::: SOURCE DATA

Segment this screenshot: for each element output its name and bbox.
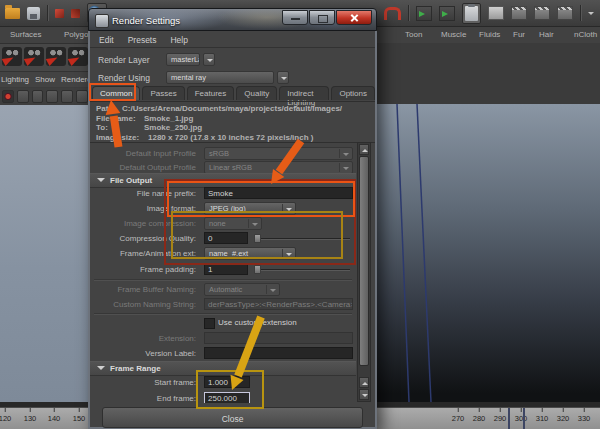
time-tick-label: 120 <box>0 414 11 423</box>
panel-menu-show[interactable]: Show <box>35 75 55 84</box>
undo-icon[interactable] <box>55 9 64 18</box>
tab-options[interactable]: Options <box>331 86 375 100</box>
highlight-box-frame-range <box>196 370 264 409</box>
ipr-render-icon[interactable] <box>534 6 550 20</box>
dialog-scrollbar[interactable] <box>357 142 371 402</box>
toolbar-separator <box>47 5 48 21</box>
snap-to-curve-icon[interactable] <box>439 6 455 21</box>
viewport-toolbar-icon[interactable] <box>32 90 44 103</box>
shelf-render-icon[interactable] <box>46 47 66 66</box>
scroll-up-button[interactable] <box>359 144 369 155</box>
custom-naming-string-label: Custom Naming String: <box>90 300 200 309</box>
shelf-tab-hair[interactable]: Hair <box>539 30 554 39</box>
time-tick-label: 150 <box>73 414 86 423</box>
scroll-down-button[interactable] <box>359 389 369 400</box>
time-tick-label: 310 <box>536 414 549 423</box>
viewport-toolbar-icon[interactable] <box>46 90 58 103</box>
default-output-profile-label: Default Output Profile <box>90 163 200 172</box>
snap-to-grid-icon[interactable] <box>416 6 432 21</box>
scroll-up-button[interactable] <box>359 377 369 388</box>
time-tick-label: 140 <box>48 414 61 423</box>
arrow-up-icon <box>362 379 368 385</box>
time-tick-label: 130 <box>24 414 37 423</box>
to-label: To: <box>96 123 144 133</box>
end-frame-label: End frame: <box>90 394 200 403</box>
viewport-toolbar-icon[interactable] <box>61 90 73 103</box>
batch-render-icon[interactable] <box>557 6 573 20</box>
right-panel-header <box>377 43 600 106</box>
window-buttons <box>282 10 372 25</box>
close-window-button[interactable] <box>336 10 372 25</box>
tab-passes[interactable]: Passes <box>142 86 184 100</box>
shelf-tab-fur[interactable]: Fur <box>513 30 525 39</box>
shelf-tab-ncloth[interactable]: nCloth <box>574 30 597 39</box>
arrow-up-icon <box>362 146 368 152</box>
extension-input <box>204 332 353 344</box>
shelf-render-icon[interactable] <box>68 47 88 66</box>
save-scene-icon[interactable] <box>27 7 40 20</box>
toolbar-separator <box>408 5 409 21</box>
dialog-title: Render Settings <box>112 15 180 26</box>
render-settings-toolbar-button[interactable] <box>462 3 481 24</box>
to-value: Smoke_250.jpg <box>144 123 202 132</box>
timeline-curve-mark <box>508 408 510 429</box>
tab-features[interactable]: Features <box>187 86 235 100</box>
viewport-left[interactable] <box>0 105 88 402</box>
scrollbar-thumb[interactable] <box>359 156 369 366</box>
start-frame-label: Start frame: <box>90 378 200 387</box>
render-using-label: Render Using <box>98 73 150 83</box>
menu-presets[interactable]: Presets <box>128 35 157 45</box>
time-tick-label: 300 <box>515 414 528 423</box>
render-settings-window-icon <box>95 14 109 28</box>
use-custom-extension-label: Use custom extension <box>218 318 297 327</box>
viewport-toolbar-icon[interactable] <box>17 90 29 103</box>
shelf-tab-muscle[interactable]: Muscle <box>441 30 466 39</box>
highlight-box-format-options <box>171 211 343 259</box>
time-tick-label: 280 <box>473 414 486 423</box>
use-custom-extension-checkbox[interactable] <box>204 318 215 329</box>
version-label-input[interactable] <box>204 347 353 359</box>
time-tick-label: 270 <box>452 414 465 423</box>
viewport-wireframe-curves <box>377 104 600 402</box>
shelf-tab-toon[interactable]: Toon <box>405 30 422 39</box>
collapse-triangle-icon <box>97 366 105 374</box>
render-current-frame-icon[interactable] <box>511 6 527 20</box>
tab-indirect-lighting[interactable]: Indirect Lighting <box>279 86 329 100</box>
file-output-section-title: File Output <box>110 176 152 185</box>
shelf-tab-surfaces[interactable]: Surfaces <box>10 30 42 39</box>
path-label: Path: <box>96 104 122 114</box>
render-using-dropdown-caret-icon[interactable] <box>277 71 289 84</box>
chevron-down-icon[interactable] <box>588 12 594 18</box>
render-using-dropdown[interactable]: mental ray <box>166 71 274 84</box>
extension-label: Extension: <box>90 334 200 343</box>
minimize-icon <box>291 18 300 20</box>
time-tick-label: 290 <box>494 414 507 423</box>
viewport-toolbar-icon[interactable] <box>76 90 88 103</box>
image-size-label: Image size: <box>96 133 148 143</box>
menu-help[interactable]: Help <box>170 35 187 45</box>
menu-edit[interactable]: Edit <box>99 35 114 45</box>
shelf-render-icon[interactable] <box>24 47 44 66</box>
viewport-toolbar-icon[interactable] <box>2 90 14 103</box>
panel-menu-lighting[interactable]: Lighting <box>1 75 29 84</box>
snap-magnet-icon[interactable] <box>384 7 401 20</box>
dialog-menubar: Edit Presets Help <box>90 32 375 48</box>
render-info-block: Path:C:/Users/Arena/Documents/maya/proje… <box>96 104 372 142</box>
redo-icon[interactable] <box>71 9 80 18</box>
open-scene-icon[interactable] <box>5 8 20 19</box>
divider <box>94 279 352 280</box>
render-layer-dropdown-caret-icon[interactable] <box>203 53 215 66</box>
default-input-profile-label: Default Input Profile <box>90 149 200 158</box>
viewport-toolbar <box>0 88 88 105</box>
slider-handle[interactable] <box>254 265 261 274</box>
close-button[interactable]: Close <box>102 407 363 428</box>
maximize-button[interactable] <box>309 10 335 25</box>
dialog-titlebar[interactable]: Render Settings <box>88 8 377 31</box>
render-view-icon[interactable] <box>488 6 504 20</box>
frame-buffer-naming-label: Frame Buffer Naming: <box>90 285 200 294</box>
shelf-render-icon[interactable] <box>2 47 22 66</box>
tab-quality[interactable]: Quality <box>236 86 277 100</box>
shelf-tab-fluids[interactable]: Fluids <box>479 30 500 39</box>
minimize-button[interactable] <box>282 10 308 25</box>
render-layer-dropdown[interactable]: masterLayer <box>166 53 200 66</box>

::::::
::: SOURCE DATA

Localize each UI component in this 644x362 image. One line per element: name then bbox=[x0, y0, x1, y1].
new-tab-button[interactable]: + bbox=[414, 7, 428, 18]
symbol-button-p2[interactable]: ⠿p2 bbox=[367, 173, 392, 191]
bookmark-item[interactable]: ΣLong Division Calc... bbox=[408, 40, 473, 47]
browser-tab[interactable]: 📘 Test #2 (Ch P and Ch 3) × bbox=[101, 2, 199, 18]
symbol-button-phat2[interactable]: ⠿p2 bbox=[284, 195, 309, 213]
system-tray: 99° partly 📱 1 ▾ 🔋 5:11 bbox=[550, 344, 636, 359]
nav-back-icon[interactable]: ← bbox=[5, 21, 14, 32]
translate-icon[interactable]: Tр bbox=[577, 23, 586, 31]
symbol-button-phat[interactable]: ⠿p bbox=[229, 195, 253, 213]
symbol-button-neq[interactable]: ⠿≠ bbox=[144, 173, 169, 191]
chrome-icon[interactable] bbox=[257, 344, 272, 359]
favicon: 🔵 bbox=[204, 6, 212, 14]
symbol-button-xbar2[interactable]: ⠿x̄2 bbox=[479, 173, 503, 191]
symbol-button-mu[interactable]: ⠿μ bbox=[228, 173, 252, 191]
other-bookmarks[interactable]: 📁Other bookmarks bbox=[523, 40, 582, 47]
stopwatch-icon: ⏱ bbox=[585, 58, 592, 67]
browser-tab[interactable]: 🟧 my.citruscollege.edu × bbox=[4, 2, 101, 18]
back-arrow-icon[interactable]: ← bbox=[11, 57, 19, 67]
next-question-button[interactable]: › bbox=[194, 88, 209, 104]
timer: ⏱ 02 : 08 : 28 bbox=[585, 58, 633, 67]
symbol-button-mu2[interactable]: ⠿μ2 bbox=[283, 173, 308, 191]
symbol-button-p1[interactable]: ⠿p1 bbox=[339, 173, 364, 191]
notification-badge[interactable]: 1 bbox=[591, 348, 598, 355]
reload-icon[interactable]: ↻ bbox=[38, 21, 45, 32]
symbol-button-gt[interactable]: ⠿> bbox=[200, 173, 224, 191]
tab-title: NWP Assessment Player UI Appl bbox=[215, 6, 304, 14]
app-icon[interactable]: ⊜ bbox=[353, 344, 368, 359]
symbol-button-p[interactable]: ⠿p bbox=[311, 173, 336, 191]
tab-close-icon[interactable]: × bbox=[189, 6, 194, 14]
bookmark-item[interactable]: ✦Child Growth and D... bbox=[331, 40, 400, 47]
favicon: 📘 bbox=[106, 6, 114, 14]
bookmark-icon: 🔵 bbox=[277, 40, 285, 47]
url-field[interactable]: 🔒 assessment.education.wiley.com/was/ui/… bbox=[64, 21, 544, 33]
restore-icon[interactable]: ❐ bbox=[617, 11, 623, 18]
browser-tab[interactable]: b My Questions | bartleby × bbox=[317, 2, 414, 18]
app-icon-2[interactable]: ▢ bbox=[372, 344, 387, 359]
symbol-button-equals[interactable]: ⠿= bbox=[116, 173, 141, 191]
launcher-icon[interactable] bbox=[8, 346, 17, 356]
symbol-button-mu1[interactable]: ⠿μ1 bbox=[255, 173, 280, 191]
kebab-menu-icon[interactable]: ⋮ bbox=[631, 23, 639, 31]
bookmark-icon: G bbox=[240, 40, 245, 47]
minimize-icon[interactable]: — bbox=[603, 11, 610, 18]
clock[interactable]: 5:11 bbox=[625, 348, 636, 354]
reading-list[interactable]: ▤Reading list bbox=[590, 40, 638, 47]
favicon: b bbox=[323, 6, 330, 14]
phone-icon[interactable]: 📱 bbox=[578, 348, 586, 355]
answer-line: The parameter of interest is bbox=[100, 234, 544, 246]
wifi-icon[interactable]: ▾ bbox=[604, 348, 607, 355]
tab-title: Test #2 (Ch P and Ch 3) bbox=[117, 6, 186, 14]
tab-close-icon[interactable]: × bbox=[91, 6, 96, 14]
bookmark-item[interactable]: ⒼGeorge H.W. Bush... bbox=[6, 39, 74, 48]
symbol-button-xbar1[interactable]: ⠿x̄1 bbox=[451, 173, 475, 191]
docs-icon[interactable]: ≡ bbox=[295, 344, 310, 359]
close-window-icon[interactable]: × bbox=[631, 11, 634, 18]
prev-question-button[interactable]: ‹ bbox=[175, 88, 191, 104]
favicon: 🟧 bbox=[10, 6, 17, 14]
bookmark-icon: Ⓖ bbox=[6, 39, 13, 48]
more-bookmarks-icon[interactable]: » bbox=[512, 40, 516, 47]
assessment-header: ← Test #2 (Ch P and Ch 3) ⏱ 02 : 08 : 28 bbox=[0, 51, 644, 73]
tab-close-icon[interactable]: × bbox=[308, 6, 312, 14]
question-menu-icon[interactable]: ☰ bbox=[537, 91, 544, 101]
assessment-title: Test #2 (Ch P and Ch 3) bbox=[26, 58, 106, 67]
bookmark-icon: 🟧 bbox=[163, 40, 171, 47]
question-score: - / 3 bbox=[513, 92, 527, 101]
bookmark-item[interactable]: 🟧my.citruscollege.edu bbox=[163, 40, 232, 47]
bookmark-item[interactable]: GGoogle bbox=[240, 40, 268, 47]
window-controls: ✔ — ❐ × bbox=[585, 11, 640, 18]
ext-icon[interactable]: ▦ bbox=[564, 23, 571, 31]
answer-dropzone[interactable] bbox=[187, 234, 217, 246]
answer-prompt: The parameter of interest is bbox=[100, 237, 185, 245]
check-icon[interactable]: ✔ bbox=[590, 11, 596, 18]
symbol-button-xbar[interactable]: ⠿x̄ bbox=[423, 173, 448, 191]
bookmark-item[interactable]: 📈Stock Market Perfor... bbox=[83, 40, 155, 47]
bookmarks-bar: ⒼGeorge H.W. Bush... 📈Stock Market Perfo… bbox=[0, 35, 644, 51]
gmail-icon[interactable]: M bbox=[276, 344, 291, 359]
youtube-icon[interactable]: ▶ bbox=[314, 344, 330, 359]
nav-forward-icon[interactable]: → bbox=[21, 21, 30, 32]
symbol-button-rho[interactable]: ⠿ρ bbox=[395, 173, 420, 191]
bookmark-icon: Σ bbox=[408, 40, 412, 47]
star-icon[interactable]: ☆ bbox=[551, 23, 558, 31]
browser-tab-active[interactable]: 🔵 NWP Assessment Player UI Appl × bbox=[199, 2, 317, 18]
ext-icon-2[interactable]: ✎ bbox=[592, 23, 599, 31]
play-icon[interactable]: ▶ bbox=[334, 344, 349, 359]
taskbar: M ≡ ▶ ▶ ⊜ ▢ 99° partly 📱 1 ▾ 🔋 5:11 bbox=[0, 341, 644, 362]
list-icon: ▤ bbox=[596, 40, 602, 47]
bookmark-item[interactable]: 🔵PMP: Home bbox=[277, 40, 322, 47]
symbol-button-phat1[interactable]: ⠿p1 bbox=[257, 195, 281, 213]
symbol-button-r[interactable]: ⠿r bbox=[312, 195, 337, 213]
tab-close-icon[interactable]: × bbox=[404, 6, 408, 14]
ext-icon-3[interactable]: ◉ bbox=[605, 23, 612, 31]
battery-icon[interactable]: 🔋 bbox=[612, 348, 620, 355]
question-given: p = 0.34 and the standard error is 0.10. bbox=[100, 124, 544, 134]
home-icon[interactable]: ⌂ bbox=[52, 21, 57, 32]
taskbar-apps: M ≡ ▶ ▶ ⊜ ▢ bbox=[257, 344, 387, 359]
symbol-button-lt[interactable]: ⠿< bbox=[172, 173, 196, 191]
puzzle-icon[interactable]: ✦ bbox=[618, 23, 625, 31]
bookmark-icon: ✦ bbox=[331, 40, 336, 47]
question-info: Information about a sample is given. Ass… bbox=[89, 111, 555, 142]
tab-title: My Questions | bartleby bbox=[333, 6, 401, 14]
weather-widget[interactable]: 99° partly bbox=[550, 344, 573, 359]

::::::

WHAT IS BEING ASKED:
Please copy every line of the records above in which "custom" appears.

TASK ANSWER:
custom-naming-string-label: Custom Naming String: <box>90 300 200 309</box>
use-custom-extension-label: Use custom extension <box>218 318 297 327</box>
use-custom-extension-checkbox[interactable] <box>204 318 215 329</box>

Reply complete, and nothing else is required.